I've thought long and hard about blogging about my illness - how much detail should I go into, when's the right time to share, does anyone actually want to read this? I'm not one of those people who finds it easy to share every aspect of my life online, especially something so personal. And to be honest, in the early stages in particular I did sometimes find coping really difficult, so the idea of other patients being disheartened by reading about my negative experiences is one that I struggled with.

But as I've always found with writing, it helps me to unpack my thoughts and make sense of things, so it may just do the same for others too. If reading about my journey can help someone going through a similar experience, even if it's just by knowing that they're not alone in finding things difficult at times, then I'll be delighted. And whilst I was hugely unlucky to be struck by blood cancer in the first place, it's important to remember that I'm fortunate enough to still be here over 2 years on from diagnosis and doing relatively well - if that can offer encouragement to a fellow patient then it's only right to do so.

I have touched on certain aspects of being a blood cancer patient in the course of writing about my work with the Sports Events team at LLR, but the charity's new online patient support section provides the ideal platform to go into more detail, and its launch has been the final kick up the backside I needed to get this blog off the ground! Over the course of a few instalments I aim to write about the weeks leading up to my diagnosis, my initial reaction and my experiences with the first stages of treatment, and how I'm doing on maintenance and (all being well) beyond.

I hope it proves helpful to anyone who's been or is going through blood cancer, and may be of particular interest to anyone under 25 being treated for ALL. Please do post any comments or questions below and I look forward to getting the next post out soon!



Super blog Dan!

I've found blogging about my experiences extremely cathartic for me personally and really helped me to get my head around everything that's happened to me.

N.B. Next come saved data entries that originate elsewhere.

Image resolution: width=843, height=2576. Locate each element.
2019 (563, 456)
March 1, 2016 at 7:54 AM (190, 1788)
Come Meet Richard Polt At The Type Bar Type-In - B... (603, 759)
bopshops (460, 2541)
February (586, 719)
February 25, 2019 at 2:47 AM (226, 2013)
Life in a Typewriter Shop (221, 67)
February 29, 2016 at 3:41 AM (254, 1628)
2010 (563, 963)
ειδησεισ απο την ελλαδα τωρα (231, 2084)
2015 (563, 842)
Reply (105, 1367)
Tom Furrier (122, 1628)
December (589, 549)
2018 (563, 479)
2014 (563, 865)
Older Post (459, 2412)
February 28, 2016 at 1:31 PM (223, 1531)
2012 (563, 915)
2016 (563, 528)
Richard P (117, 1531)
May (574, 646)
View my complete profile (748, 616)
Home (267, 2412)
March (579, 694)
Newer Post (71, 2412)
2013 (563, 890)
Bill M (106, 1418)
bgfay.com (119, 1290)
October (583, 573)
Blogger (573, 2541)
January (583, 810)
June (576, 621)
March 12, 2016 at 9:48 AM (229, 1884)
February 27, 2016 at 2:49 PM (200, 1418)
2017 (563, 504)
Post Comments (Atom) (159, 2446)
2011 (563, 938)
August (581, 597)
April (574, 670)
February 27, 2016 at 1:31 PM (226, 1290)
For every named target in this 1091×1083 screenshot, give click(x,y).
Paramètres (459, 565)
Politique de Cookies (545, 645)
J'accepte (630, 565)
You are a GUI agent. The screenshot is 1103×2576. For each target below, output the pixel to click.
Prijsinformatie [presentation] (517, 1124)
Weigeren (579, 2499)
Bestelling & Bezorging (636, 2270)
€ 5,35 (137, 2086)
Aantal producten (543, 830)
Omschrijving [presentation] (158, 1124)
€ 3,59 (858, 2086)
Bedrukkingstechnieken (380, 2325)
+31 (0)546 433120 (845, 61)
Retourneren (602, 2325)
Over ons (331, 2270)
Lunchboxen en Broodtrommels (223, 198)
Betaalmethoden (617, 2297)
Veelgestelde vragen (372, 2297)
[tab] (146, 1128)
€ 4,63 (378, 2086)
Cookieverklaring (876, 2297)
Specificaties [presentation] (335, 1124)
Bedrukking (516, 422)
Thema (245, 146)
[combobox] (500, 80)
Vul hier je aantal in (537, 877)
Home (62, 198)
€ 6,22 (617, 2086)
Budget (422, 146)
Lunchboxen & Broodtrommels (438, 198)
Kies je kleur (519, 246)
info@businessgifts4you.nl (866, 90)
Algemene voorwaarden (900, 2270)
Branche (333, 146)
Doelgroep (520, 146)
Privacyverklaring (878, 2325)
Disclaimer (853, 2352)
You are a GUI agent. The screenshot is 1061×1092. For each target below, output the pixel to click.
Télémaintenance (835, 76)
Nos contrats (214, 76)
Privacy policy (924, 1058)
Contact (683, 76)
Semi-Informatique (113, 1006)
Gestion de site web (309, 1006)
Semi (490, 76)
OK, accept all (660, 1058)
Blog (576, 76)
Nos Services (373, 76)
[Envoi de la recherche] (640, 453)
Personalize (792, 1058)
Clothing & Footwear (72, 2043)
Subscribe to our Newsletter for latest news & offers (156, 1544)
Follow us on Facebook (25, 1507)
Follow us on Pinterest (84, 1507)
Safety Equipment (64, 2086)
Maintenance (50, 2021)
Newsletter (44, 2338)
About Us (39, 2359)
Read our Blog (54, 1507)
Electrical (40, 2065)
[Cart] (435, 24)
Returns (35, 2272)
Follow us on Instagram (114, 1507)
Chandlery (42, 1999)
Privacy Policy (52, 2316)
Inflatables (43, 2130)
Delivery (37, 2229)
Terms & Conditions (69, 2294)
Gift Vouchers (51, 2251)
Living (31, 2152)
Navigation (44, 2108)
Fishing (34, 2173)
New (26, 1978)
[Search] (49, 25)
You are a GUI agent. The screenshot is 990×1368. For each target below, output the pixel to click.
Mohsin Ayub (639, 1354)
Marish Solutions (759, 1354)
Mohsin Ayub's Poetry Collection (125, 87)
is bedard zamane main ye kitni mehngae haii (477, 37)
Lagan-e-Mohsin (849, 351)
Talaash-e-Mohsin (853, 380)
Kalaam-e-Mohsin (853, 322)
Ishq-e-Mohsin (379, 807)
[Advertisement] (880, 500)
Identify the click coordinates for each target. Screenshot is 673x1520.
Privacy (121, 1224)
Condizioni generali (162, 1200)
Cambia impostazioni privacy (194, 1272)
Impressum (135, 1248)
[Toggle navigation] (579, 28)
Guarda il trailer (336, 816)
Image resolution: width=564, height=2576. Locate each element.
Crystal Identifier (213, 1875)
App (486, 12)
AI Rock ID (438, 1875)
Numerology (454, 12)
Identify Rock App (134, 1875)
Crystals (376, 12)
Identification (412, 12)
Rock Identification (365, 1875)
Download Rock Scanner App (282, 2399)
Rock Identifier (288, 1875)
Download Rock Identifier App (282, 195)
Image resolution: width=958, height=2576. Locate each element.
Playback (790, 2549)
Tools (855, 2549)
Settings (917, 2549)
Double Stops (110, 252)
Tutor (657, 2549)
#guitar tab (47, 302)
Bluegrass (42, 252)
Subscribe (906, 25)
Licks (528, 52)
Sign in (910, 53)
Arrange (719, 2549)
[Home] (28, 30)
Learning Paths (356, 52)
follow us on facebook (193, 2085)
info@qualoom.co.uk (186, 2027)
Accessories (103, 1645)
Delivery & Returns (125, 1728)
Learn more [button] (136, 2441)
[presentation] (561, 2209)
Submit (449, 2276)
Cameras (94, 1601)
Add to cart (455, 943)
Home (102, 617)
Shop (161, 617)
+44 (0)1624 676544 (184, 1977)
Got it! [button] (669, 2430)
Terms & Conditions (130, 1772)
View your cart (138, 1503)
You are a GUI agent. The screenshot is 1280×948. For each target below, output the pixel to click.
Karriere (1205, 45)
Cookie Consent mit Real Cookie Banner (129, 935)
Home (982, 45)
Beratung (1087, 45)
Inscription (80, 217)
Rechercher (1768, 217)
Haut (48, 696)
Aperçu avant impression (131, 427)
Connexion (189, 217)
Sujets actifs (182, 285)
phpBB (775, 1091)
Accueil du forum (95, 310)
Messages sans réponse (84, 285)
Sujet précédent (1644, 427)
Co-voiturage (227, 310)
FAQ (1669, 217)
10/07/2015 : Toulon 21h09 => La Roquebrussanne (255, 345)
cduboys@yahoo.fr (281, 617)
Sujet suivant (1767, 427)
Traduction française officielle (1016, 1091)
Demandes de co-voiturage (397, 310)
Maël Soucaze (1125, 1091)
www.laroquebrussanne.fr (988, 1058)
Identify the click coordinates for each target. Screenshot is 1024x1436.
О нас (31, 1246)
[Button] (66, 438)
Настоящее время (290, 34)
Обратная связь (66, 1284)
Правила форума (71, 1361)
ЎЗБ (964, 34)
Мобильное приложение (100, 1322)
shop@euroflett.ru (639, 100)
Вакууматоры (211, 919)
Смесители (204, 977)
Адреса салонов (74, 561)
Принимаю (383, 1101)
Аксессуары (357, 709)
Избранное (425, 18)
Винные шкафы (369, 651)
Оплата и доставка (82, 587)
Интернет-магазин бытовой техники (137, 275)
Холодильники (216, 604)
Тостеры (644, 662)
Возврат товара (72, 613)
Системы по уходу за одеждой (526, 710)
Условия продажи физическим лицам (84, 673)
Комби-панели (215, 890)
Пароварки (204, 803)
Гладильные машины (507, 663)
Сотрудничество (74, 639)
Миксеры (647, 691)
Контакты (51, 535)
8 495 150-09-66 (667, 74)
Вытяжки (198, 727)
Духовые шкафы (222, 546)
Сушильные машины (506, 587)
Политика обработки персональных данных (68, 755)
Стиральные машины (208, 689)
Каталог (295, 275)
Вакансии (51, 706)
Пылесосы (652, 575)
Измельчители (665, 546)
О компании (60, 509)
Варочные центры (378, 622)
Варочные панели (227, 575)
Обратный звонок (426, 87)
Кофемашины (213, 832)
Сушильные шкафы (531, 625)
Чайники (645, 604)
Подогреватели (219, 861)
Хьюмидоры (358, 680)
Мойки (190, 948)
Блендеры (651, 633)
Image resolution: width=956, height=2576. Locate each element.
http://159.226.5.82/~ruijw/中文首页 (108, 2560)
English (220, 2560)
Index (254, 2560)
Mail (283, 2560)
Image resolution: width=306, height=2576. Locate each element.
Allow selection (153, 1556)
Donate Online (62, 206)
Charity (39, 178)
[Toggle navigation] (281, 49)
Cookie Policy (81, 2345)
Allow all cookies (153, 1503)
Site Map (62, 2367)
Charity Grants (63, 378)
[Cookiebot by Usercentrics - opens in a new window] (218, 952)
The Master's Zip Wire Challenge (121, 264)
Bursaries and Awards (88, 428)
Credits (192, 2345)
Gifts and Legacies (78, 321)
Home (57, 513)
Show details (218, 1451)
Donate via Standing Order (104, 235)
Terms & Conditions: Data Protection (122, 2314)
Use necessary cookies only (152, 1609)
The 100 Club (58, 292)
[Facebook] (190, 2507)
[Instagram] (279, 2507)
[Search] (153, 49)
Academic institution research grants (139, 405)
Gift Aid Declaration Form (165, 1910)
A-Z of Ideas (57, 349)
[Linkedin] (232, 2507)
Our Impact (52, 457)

I know what you mean about not wanting to reveal more negative aspects which might potentially discourage others going through treatment and am having a dilemma at the moment about how much detail I want to go into about my current lung problems which are in all likelihood a long term complication from my treatment.

However, I think it's also invaluable for others to be able to read about others experiences good and bad as it will provide them with reassurance that at least they're not the only ones finding it difficult as opposed to the usual narratives that come out about all the positives. As a result I will look to blog about the more negative aspects without being too downbeat.

Really looking forward to your next blog and really admire the way you get on with things despite still being on maintenance.